▶ **The task**:
Among the entries that follow, locate the line with "Ensuite, lors des" and the line with "סוכנות נסיעות זיוה". Output those lines and all lines in between, exactly, minus the pictures.

** Data follows **

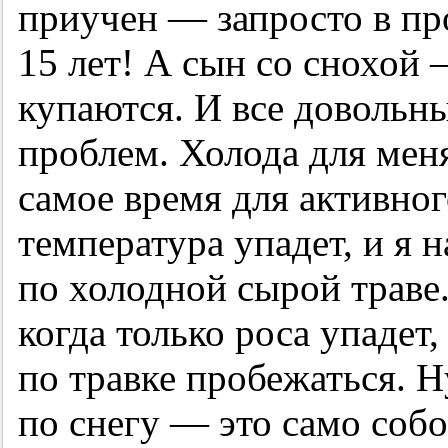
приучен — запросто в про
15 лет! А сын со снохой 
купаются. И все довольн
проблем. Холода для мен
самое время для активног
температура упадет, и я 
по холодной сырой траве.
когда только роса упадет,
по травке пробежаться. 
по снегу — это само собо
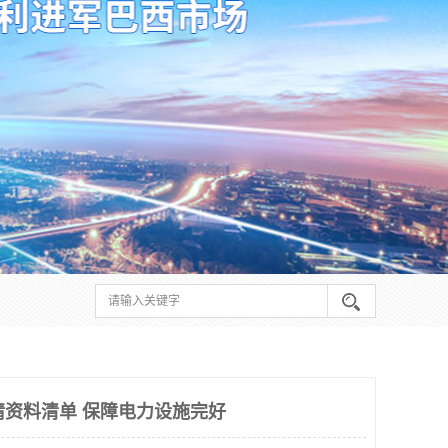
申请资料清单 保障电力设施完好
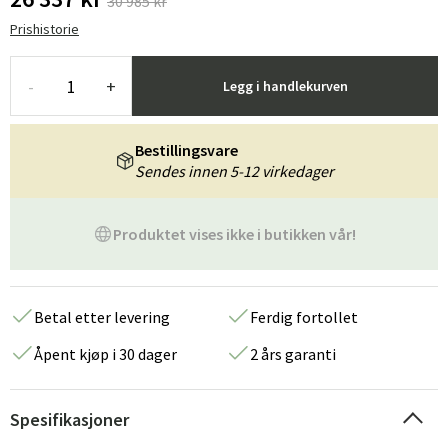
30 985 kr
Prishistorie
-
+
Legg i handlekurven
Bestillingsvare
Sendes innen 5-12 virkedager
Produktet vises ikke i butikken vår!
Betal etter levering
Ferdig fortollet
Åpent kjøp i 30 dager
2 års garanti
Spesifikasjoner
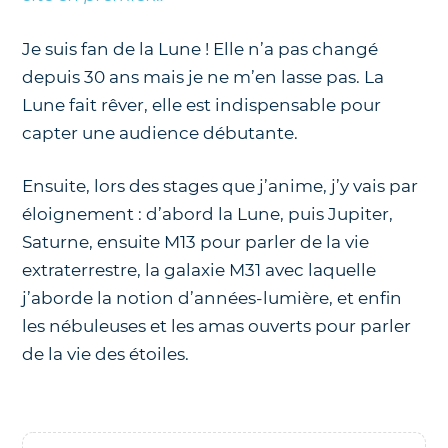
Je suis fan de la Lune ! Elle n’a pas changé
depuis 30 ans mais je ne m’en lasse pas. La
Lune fait rêver, elle est indispensable pour
capter une audience débutante.
Ensuite, lors des stages que j’anime, j’y vais par
éloignement : d’abord la Lune, puis Jupiter,
Saturne, ensuite M13 pour parler de la vie
extraterrestre, la galaxie M31 avec laquelle
j’aborde la notion d’années-lumière, et enfin
les nébuleuses et les amas ouverts pour parler
de la vie des étoiles.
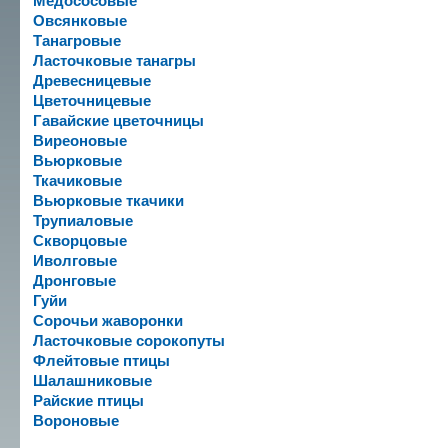
Медососовые
Овсянковые
Танагровые
Ласточковые танагры
Древесницевые
Цветочницевые
Гавайские цветочницы
Виреоновые
Вьюрковые
Ткачиковые
Вьюрковые ткачики
Трупиаловые
Скворцовые
Иволговые
Дронговые
Гуйи
Сорочьи жаворонки
Ласточковые сорокопуты
Флейтовые птицы
Шалашниковые
Райские птицы
Вороновые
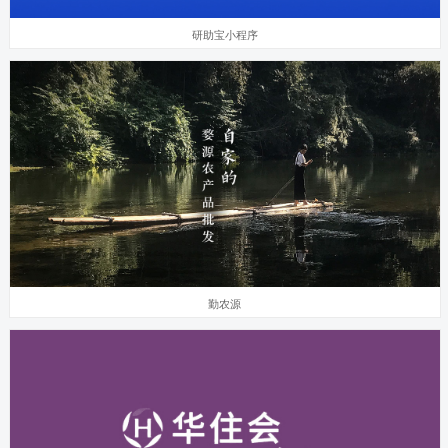
研助宝小程序
勤农源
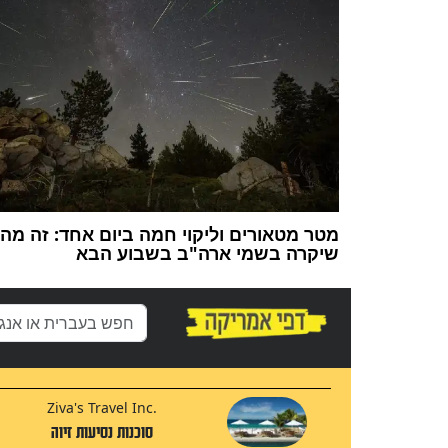
מטר מטאורים וליקוי חמה ביום אחד: זה מה
שיקרה בשמי ארה"ב בשבוע הבא
Ziva's Travel Inc.
סוכנות נסיעות זיוה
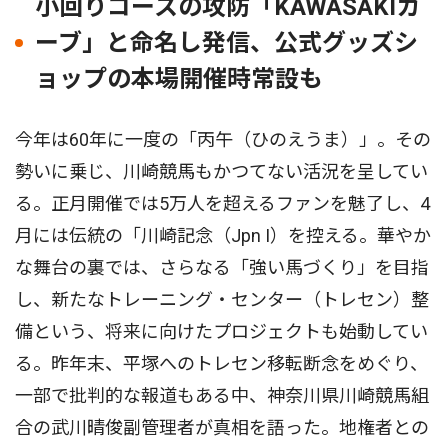
小回りコースの攻防「KAWASAKIカ
ーブ」と命名し発信、公式グッズシ
ョップの本場開催時常設も
今年は60年に一度の「丙午（ひのえうま）」。その
勢いに乗じ、川崎競馬もかつてない活況を呈してい
る。正月開催では5万人を超えるファンを魅了し、4
月には伝統の「川崎記念（Jpn I）を控える。華やか
な舞台の裏では、さらなる「強い馬づくり」を目指
し、新たなトレーニング・センター（トレセン）整
備という、将来に向けたプロジェクトも始動してい
る。昨年末、平塚へのトレセン移転断念をめぐり、
一部で批判的な報道もある中、神奈川県川崎競馬組
合の武川晴俊副管理者が真相を語った。地権者との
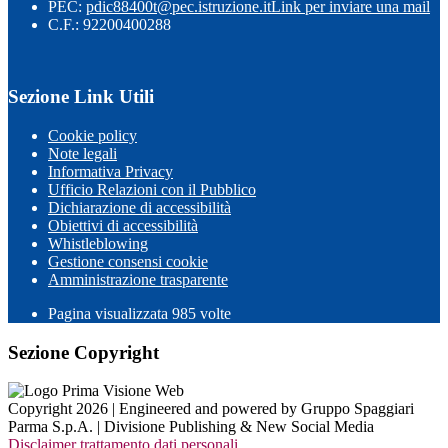
PEC:
pdic88400t@pec.istruzione.it
Link per inviare una mail
C.F.: 92200400288
Sezione Link Utili
Cookie policy
Note legali
Informativa Privacy
Ufficio Relazioni con il Pubblico
Dichiarazione di accessibilità
Obiettivi di accessibilità
Whistleblowing
Gestione consensi cookie
Amministrazione trasparente
Pagina visualizzata
985
volte
Sezione Copyright
Copyright 2026 | Engineered and powered by Gruppo Spaggiari
Parma S.p.A. | Divisione Publishing & New Social Media
Disclaimer trattamento dati personali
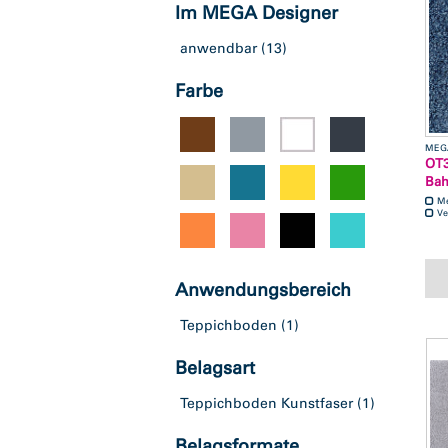
Im MEGA Designer
anwendbar
(13)
Farbe
MEG
OT3
Ba
M
Ve
Anwendungsbereich
Teppichboden
(1)
Belagsart
Teppichboden Kunstfaser
(1)
Belagsformate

** End of Data **

▶ **Solved problem**:
Ensuite, lors des stages que j’anime, j’y vais par
éloignement : d’abord la Lune, puis Jupiter,
Saturne, ensuite M13 pour parler de la vie
extraterrestre, la galaxie M31 avec laquelle
j’aborde la notion d’années-lumière, et enfin
les nébuleuses et les amas ouverts pour parler
de la vie des étoiles.
Медососовые
Овсянковые
Танагровые
Ласточковые танагры
Древесницевые
Цветочницевые
Гавайские цветочницы
Виреоновые
Вьюрковые
Ткачиковые
Вьюрковые ткачики
Трупиаловые
Скворцовые
Иволговые
Дронговые
Гуйи
Сорочьи жаворонки
Ласточковые сорокопуты
Флейтовые птицы
Шалашниковые
Райские птицы
Вороновые
研助宝小程序
勤农源
מטר מטאורים וליקוי חמה ביום אחד: זה מה
שיקרה בשמי ארה"ב בשבוע הבא
Ziva's Travel Inc.
סוכנות נסיעות זיוה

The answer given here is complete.